━━━━━ Data listing ━━━━━

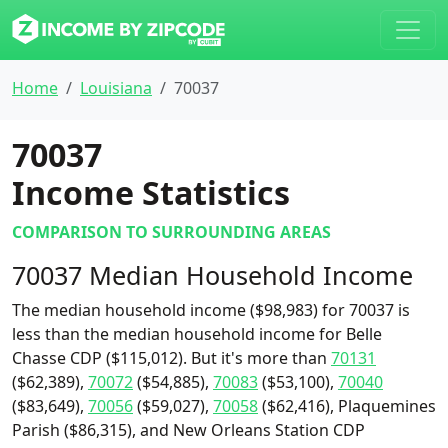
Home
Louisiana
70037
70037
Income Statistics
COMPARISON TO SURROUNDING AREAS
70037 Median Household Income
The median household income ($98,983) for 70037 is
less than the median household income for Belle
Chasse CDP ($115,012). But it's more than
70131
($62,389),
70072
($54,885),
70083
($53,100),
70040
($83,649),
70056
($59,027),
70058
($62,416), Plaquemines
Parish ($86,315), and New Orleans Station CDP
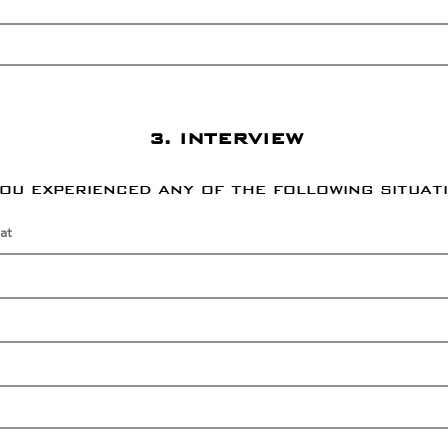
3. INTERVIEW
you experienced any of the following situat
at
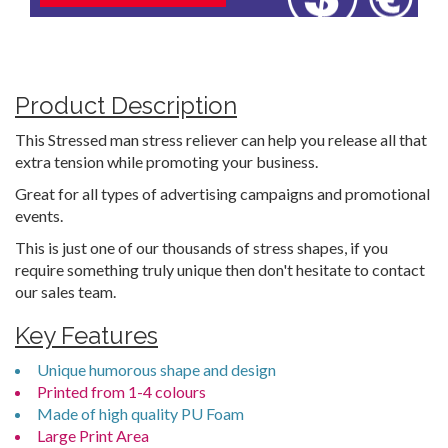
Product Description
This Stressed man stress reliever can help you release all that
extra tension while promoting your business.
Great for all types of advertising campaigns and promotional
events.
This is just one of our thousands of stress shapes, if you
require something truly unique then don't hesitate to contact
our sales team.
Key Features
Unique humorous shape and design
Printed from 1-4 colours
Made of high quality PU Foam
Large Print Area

━━━━━

◆ **Task description**: With the pictures left out, write out exactly the lines from the line containing "3. INTERVIEW" through the last line of the entries above, both ends included, and no others.

◆ **Solution**:
3. INTERVIEW
you experienced any of the following situat
at
Product Description
This Stressed man stress reliever can help you release all that
extra tension while promoting your business.
Great for all types of advertising campaigns and promotional
events.
This is just one of our thousands of stress shapes, if you
require something truly unique then don't hesitate to contact
our sales team.
Key Features
Unique humorous shape and design
Printed from 1-4 colours
Made of high quality PU Foam
Large Print Area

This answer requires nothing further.